## [WHAT YOU ARE ASKED TO DO]
What you return should be the lines from the one with "и акции недели" through the one with "Vyberte jazyk" in the data below, reproduced exactly with both ends, and no pictures at all.

EXERCISE INPUT Start Marker

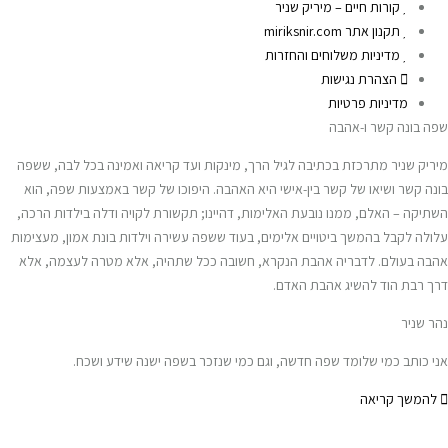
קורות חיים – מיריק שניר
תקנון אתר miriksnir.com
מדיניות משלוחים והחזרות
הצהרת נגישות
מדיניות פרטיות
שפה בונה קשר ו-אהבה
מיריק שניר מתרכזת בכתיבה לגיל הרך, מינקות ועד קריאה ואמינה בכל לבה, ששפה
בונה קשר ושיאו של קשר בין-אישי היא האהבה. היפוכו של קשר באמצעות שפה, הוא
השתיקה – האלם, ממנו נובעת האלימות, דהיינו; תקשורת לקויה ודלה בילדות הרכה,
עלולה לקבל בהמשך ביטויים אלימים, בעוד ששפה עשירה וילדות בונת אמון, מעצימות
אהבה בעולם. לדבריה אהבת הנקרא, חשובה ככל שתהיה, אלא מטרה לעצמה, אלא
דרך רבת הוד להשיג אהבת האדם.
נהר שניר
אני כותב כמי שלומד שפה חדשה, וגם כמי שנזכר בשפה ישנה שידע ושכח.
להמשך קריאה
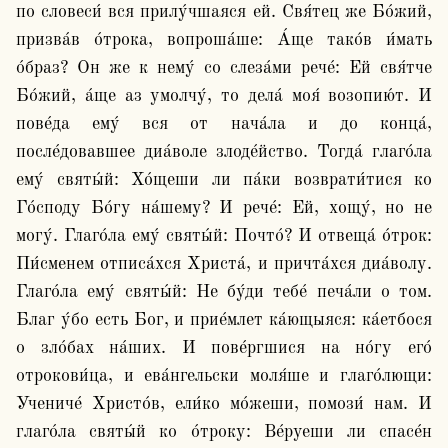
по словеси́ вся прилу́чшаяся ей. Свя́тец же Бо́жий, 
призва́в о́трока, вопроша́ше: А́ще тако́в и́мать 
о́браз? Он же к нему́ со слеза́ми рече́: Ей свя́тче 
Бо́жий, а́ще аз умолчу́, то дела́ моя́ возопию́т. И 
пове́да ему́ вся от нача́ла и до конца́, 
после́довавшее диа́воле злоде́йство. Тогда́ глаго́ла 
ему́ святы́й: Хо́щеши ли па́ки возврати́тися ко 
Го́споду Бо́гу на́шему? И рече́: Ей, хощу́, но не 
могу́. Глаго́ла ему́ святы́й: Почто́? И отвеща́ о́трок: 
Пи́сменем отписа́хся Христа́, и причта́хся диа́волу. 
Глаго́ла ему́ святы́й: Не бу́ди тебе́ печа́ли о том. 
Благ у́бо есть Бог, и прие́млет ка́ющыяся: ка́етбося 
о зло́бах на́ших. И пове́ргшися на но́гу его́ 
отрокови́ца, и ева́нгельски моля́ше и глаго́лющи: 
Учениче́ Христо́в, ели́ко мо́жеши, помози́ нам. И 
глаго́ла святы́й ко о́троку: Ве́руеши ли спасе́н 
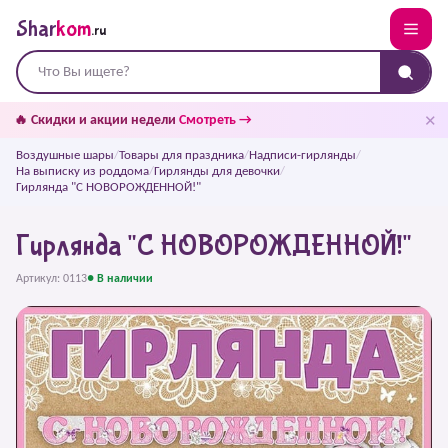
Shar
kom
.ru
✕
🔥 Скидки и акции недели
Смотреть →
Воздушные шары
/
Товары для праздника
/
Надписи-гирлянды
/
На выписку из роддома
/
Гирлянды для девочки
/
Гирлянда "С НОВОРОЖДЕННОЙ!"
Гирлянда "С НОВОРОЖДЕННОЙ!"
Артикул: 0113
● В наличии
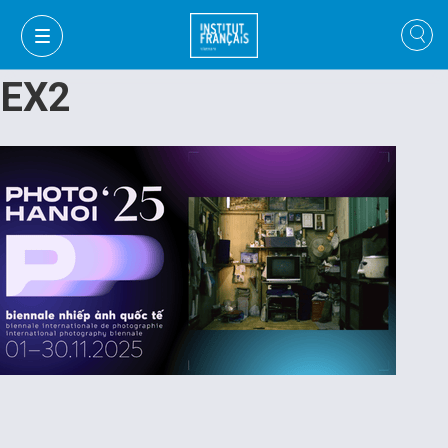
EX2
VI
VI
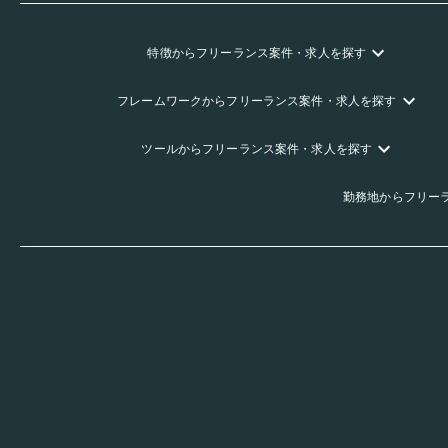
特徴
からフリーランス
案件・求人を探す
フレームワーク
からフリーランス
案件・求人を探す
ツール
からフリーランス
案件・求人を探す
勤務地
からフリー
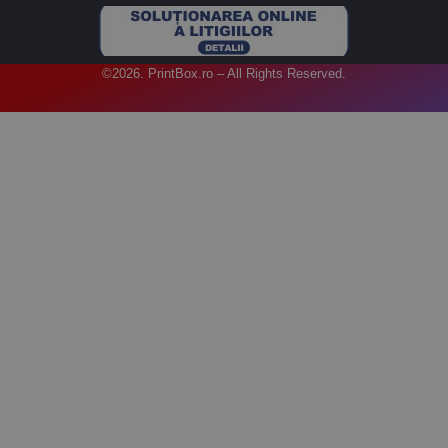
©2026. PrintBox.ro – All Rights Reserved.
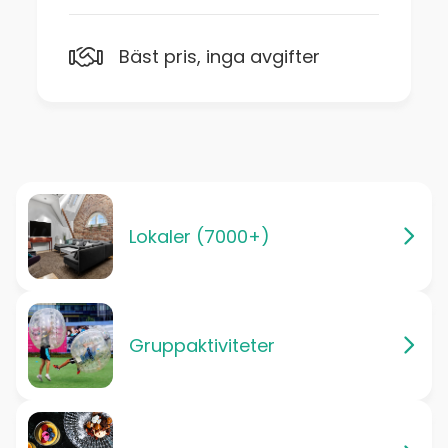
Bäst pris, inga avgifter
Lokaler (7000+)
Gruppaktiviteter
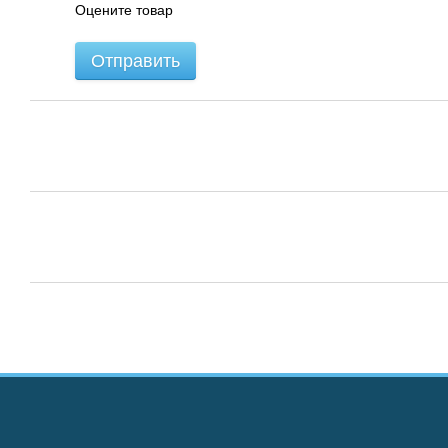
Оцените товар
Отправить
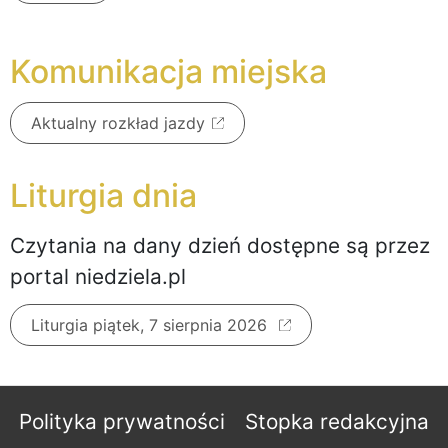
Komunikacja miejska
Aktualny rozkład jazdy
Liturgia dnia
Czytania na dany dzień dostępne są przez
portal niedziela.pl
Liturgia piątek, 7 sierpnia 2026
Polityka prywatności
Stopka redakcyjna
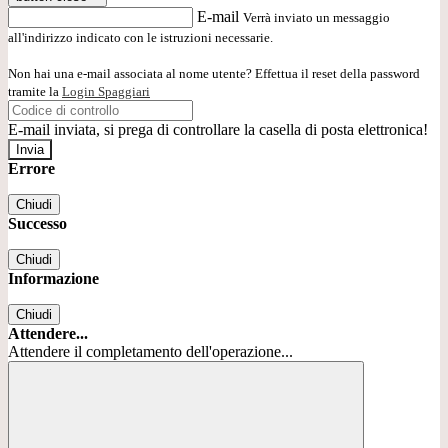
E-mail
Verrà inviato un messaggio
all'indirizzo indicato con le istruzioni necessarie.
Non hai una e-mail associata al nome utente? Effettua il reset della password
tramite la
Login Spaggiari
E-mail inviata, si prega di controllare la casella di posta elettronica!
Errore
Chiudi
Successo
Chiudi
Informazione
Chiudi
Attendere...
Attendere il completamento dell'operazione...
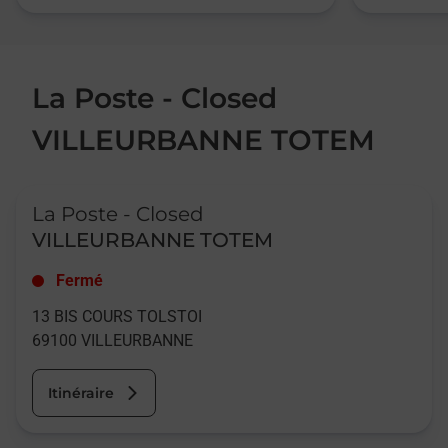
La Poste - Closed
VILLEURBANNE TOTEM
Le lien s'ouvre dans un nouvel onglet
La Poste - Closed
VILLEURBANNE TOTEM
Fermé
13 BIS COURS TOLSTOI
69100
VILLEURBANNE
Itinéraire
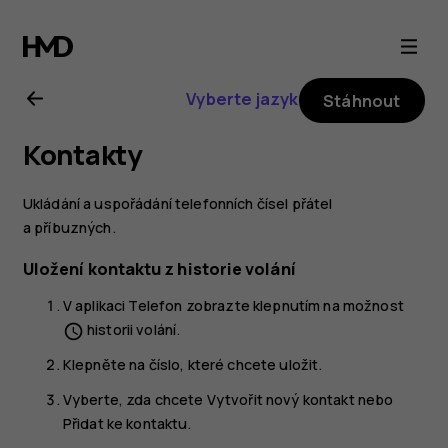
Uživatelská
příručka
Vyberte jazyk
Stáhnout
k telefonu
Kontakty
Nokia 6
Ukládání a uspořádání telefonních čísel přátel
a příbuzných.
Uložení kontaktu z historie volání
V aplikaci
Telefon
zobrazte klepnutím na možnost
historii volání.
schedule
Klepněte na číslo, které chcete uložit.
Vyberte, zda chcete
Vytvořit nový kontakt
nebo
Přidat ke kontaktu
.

EXERCISE INPUT End Marker

## [TASK OUTPUT]
🔥 Скидки и акции недели
Смотреть →
Воздушные шары
/
Товары для праздника
/
Надписи-гирлянды
/
На выписку из роддома
/
Гирлянды для девочки
/
Гирлянда "С НОВОРОЖДЕННОЙ!"
Гирлянда "С НОВОРОЖДЕННОЙ!"
Артикул: 0113
● В наличии
EX2
VI
VI
特徴
からフリーランス
案件・求人を探す
フレームワーク
からフリーランス
案件・求人を探す
ツール
からフリーランス
案件・求人を探す
勤務地
からフリー
©2026. PrintBox.ro – All Rights Reserved.
Bäst pris, inga avgifter
Lokaler (7000+)
Gruppaktiviteter
Оцените товар
Отправить
Komunikacja miejska
Aktualny rozkład jazdy
Liturgia dnia
Czytania na dany dzień dostępne są przez
portal niedziela.pl
Liturgia piątek, 7 sierpnia 2026
Polityka prywatności
Stopka redakcyjna
E-mail
Verrà inviato un messaggio
all'indirizzo indicato con le istruzioni necessarie.
Non hai una e-mail associata al nome utente? Effettua il reset della password
tramite la
Login Spaggiari
E-mail inviata, si prega di controllare la casella di posta elettronica!
Errore
Chiudi
Successo
Chiudi
Informazione
Chiudi
Attendere...
Attendere il completamento dell'operazione...
La Poste - Closed
VILLEURBANNE TOTEM
Le lien s'ouvre dans un nouvel onglet
La Poste - Closed
VILLEURBANNE TOTEM
Fermé
13 BIS COURS TOLSTOI
69100
VILLEURBANNE
Itinéraire
Uživatelská
příručka
Vyberte jazyk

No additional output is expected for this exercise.